Um encontro com D. Clementina
Quando parti para o Sudoeste de Angola em 2013, sabia que o kwadi era diferente de todas as línguas faladas na região. No século XIX, os exploradores Hermenegildo Capelo e Roberto Ivens tinham-se referido a esta língua misteriosa no início da narração da sua viagem de Angola à Contracosta, onde, numa breve nota de rodapé, registaram exemplos de como em kwadi se contava até dez.
Muito mais tarde, nos anos de 1950, o professor António de Almeida tinha gravado entrevistas com pessoas que falavam a língua e tinha-a estudado em colaboração com o linguista Ernst Westphal. Mas eu também sabia que o kwadi era uma língua moribunda.

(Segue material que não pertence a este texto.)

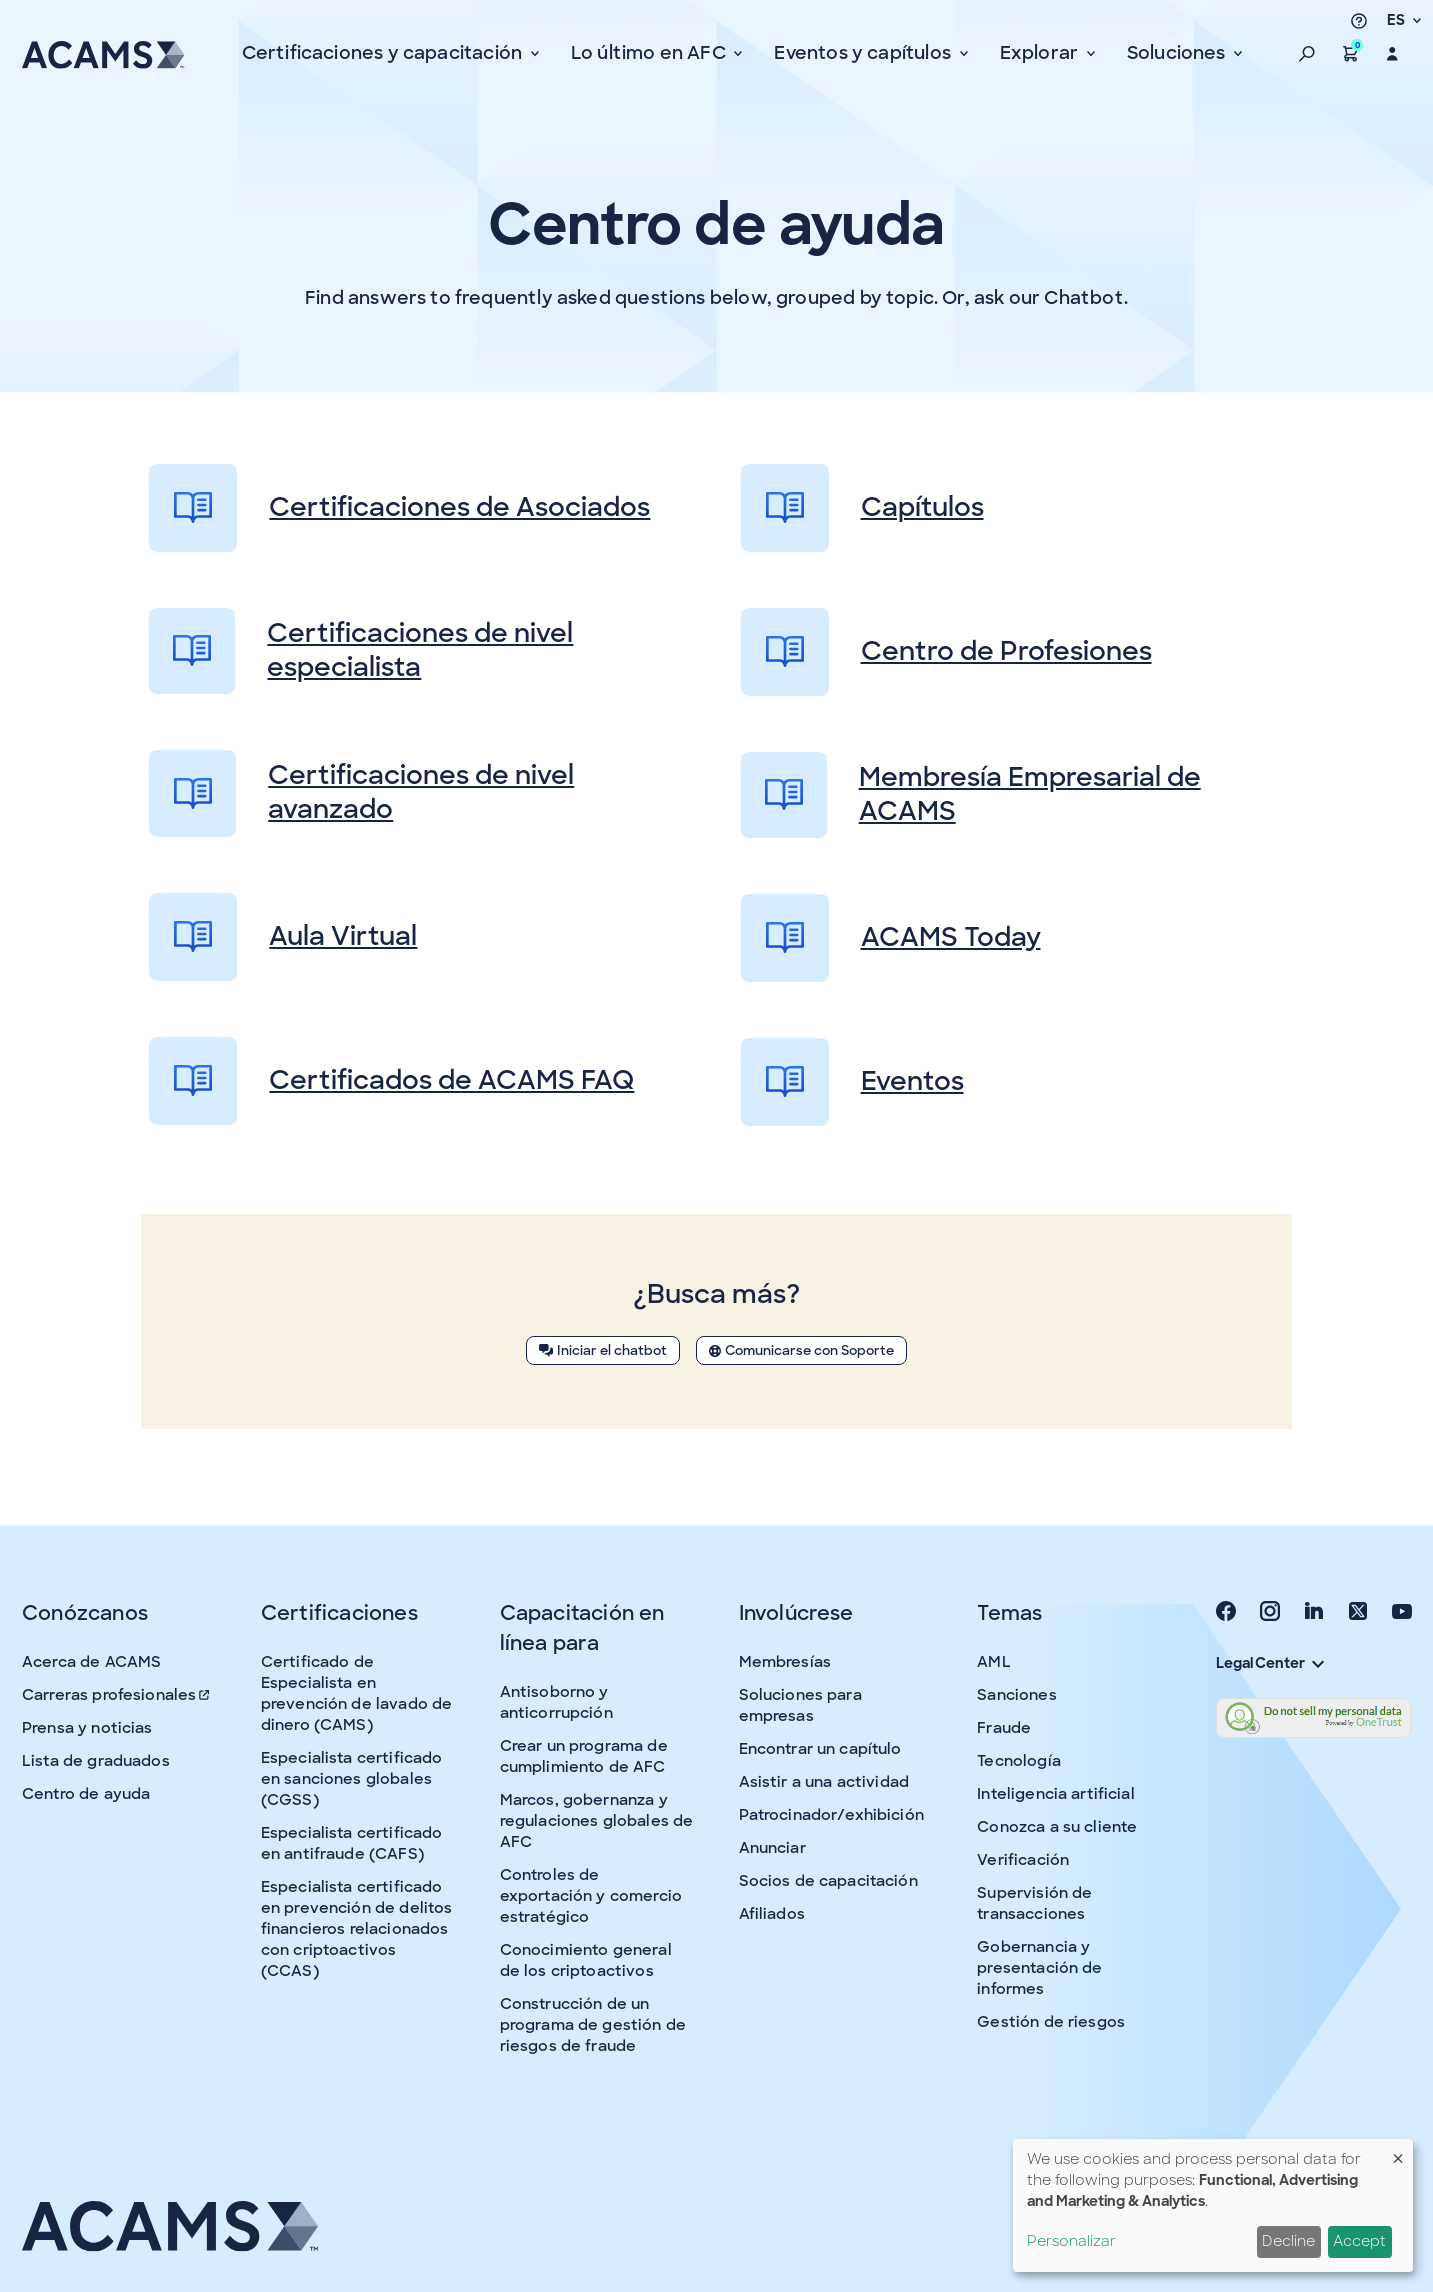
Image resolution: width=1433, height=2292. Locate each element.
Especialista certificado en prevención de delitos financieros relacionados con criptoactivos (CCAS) (357, 1929)
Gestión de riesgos (1051, 2022)
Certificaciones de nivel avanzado (361, 793)
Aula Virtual (283, 937)
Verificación (1023, 1860)
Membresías (785, 1662)
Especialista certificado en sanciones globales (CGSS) (352, 1779)
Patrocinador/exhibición (831, 1815)
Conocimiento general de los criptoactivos (586, 1960)
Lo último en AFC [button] (650, 53)
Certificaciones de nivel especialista (361, 651)
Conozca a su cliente (1057, 1827)
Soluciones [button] (1178, 53)
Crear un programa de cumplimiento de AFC (584, 1756)
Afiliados (772, 1914)
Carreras (117, 1695)
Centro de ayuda (86, 1794)
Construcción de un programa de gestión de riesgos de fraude (593, 2025)
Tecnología (1019, 1761)
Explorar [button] (1041, 53)
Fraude (1004, 1728)
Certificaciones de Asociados (399, 508)
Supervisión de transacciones (1034, 1903)
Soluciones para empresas (800, 1705)
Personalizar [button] (1071, 2241)
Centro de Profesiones (946, 652)
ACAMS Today (891, 938)
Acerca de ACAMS (91, 1662)
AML (993, 1662)
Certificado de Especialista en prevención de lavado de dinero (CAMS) (356, 1693)
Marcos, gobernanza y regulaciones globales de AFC (597, 1821)
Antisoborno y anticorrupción (556, 1702)
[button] (1307, 54)
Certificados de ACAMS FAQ (391, 1081)
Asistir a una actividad (824, 1782)
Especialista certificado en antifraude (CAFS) (352, 1843)
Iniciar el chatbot (603, 1350)
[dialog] (1213, 2205)
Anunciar (772, 1848)
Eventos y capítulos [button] (864, 53)
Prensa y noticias (87, 1728)
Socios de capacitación (828, 1881)
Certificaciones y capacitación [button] (384, 53)
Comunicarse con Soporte (801, 1350)
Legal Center (1270, 1663)
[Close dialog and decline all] (1398, 2151)
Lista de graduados (96, 1761)
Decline (1288, 2241)
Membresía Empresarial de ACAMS (971, 795)
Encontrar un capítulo (820, 1749)
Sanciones (1016, 1695)
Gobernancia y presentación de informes (1039, 1968)
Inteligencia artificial (1055, 1794)
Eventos (852, 1082)
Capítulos (862, 508)
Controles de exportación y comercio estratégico (591, 1896)
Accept (1359, 2241)
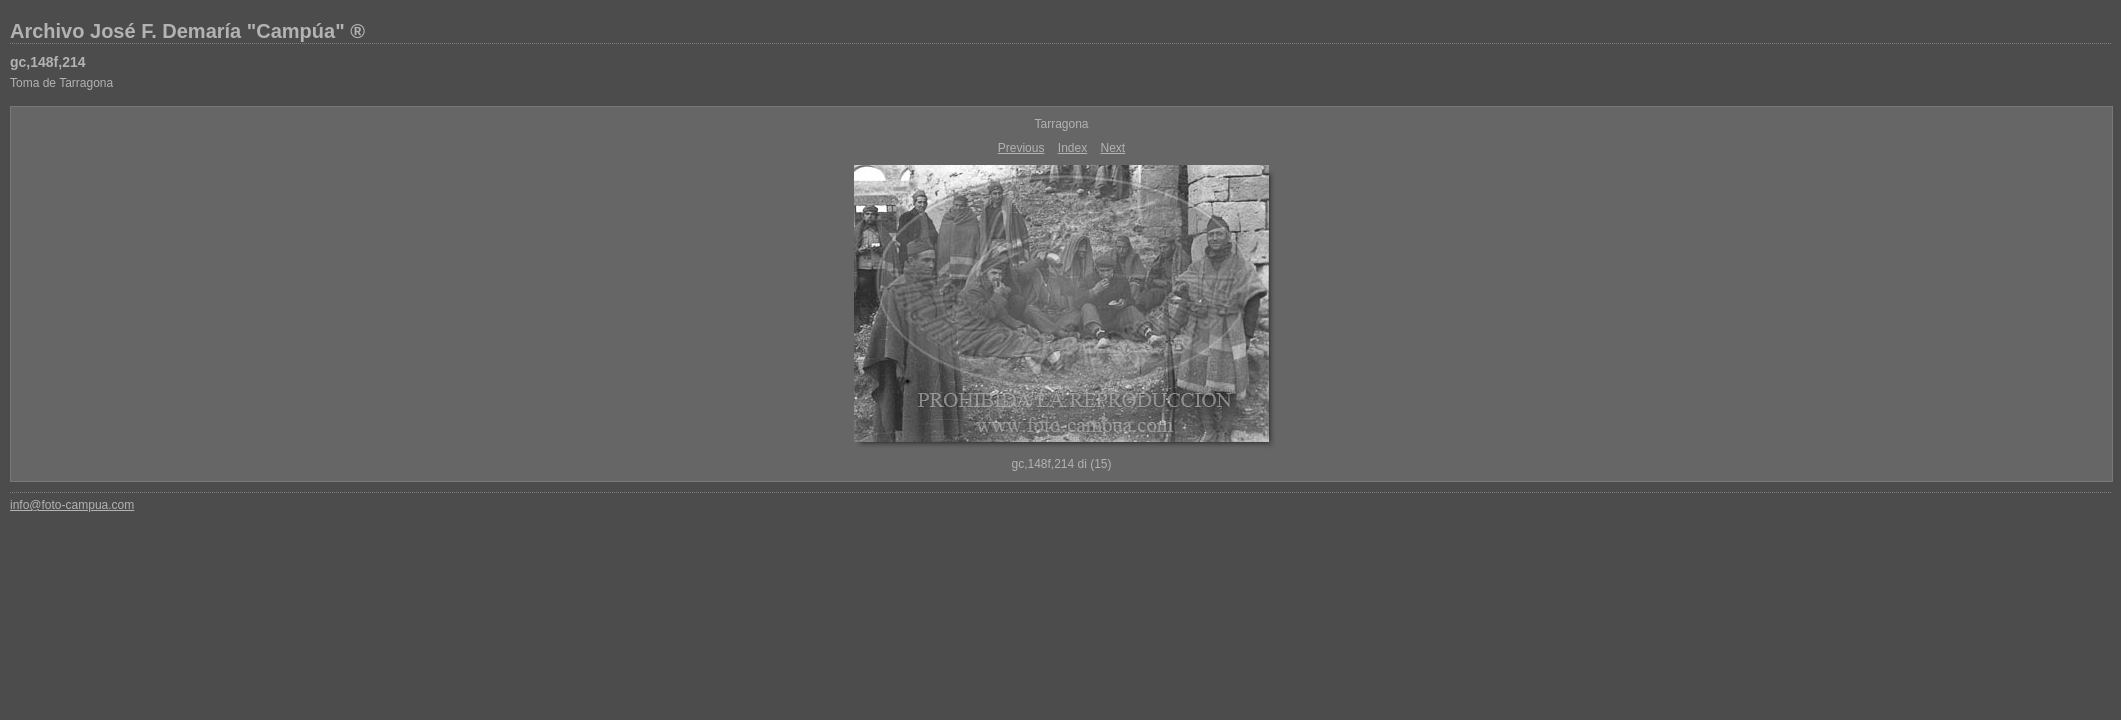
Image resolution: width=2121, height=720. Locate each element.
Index (1072, 148)
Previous (1021, 148)
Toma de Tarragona (61, 83)
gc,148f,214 (48, 62)
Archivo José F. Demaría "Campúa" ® (187, 31)
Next (1113, 148)
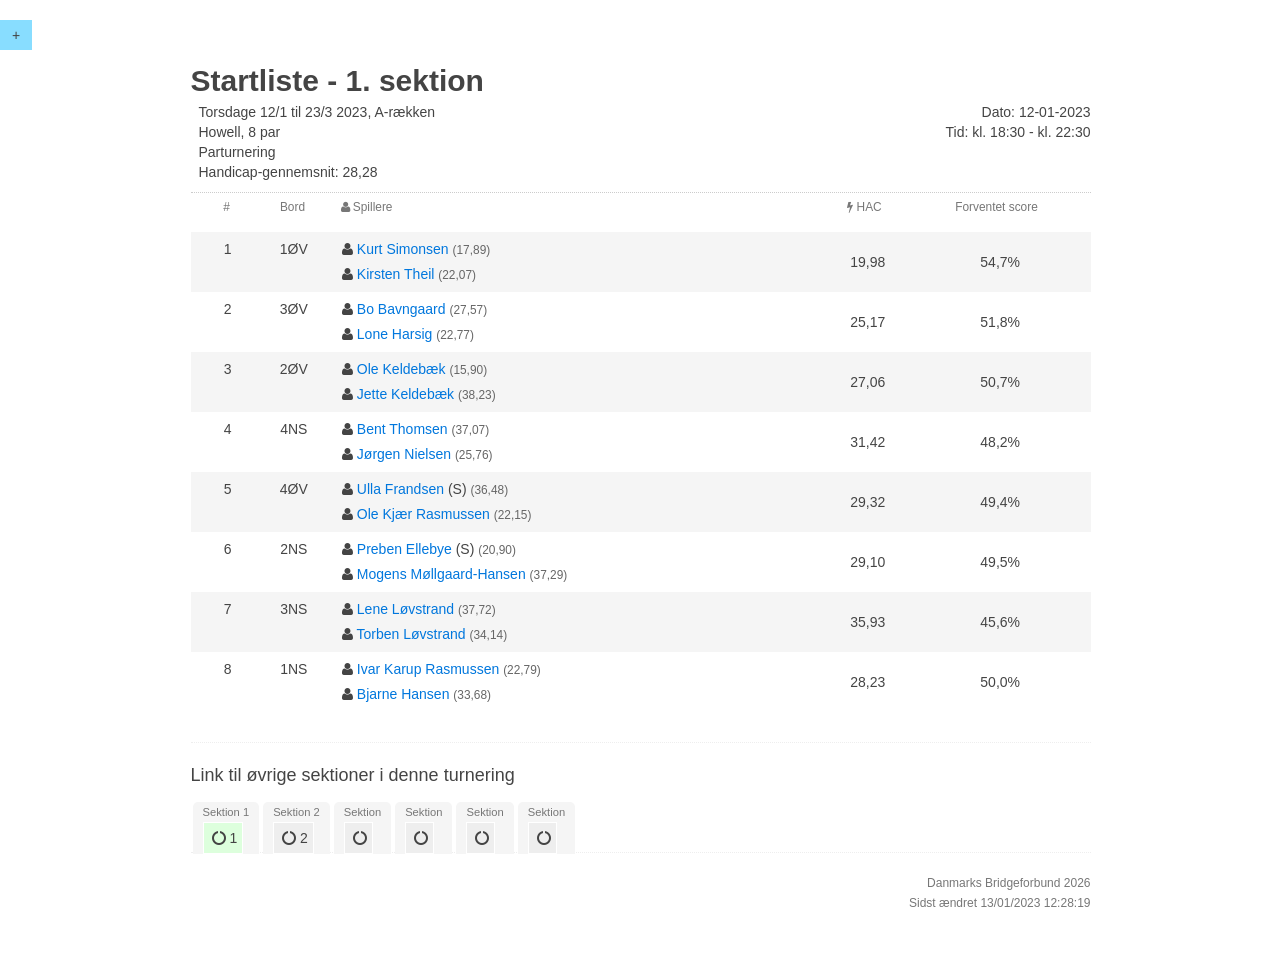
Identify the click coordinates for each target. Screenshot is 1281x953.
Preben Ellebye (404, 549)
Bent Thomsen (402, 429)
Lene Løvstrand (405, 609)
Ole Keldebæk (401, 369)
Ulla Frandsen (400, 489)
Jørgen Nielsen (404, 454)
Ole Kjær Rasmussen (423, 514)
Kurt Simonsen (403, 249)
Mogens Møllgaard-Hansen (441, 574)
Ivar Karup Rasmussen (428, 669)
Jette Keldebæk (405, 394)
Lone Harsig (395, 334)
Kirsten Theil (396, 274)
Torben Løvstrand (411, 634)
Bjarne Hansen (403, 694)
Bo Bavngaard (401, 309)
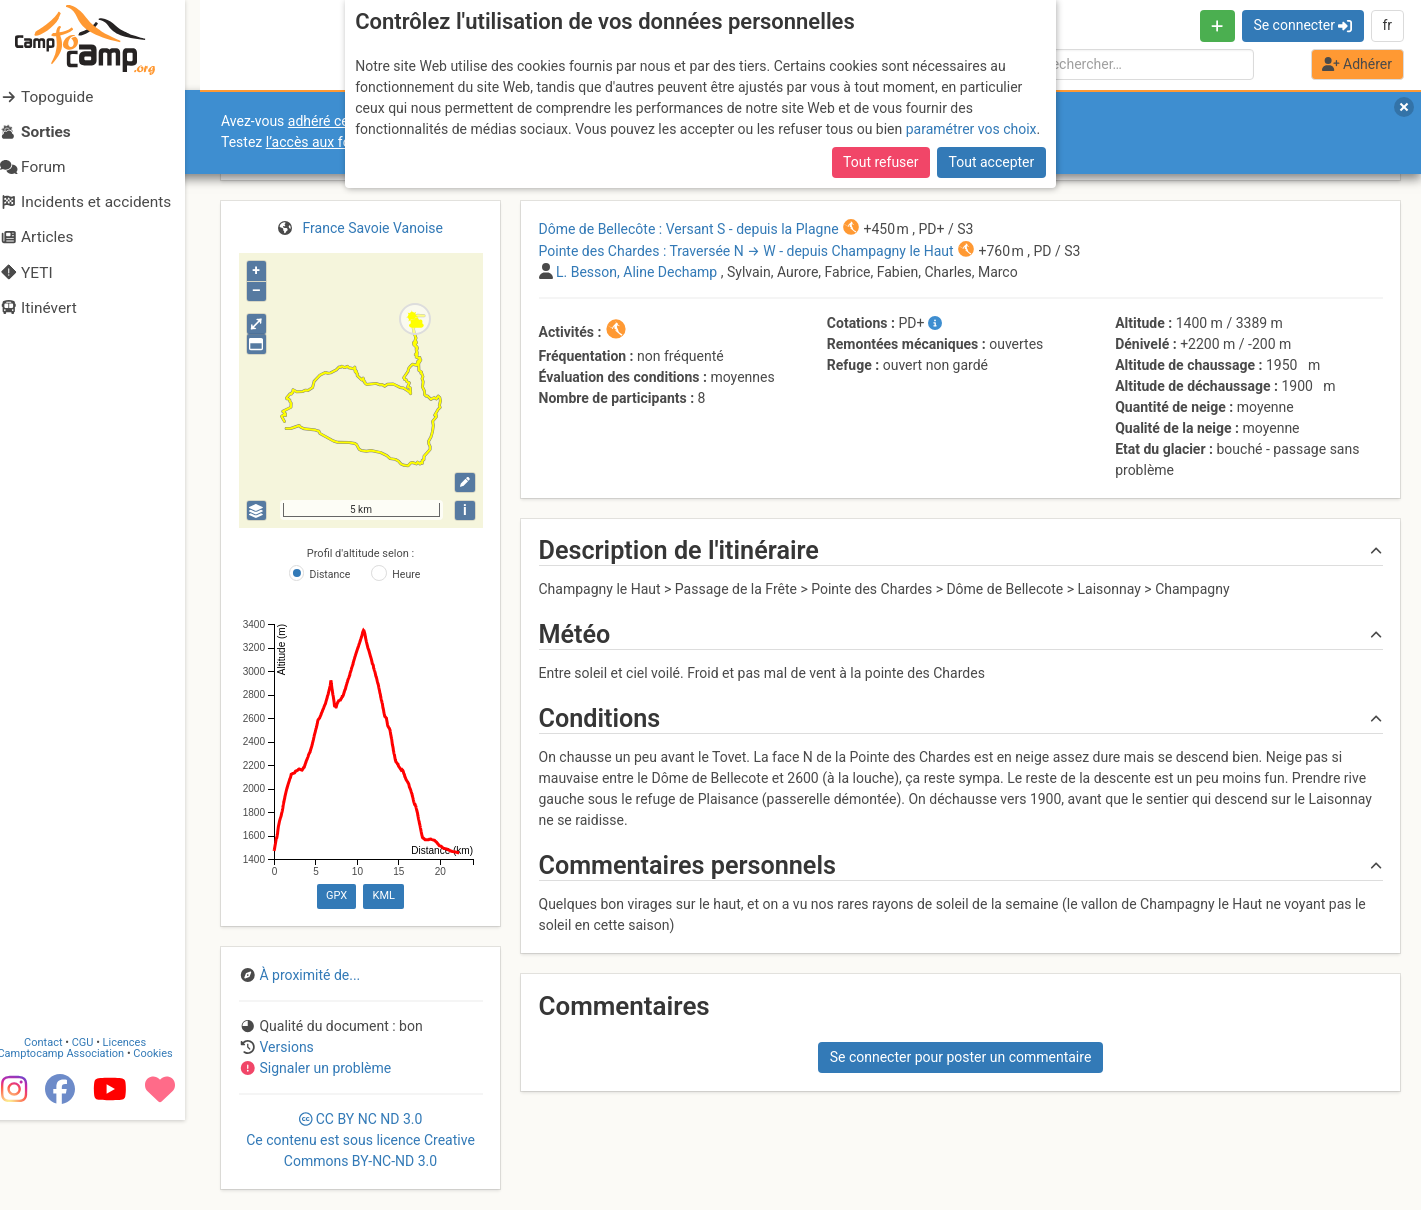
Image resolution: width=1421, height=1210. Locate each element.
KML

O povoado onde António de Almeida fez as gravações só tinha 50 habitantes e apenas cinco idosos ainda se lembravam do idioma dos seus antepassados. Os outros já só falavam kuvale. Todas as fontes disponíveis davam o kwadi como morto e o povo kwepe, que o tinha falado, era visto como uma comunidade aculturada em vias de extinção.
E, no entanto, a D. Clementina estava ali sentada à minha frente. Entrecortada pelos ventos do deserto do Oluheke, a sua voz devolvia-me em kwadi as respostas às perguntas que eu lhe fazia em português.
Eu já tinha ouvido falar de Clementina e Felismina, duas senhoras da comunidade kwepe que ainda se lembrariam do kwadi; mas as referências eram sempre vagas. Samuel e Teresa Aço, fundadores do Centro de Estudos do Deserto, que me acolheram na povoação de Curoca, mostraram-me que os kwepes, apesar de agora falarem a língua dos pastores kuvales que dominam culturalmente a região, estavam longe de se terem extinguido.
Chefiados por António Mpeapé, mantinham um modo de vida pastoril modesto e seminómada. No entanto, sempre que perguntava aos kwepes pela D. Clementina e pela D. Felismina, ou me diziam que estavam muito longe, ou que não quereriam falar com ninguém, ou ainda que a sua idade avançada já teria apagado das suas memórias as recordações da antiga língua.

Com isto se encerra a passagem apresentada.